[Dataset entries]
»»
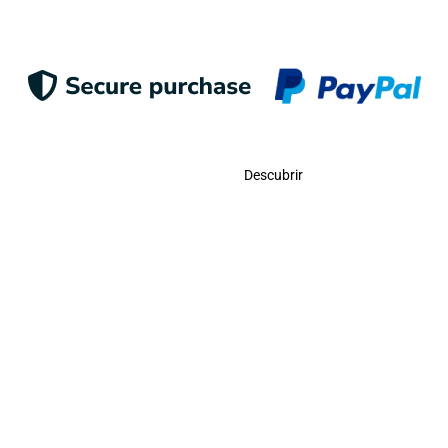
Contacto
Descubrir
Llámanos
USA:
(786)-409-0545
Toll Free:
(800)-704-5202
MX:
(998)-387-0090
««
WHAT TO WORK ON> Above are records to transcribe exactly; leave their pictures out.

ANSWER SECTION>
Contacto
Descubrir
Llámanos
USA:
(786)-409-0545
Toll Free:
(800)-704-5202
MX:
(998)-387-0090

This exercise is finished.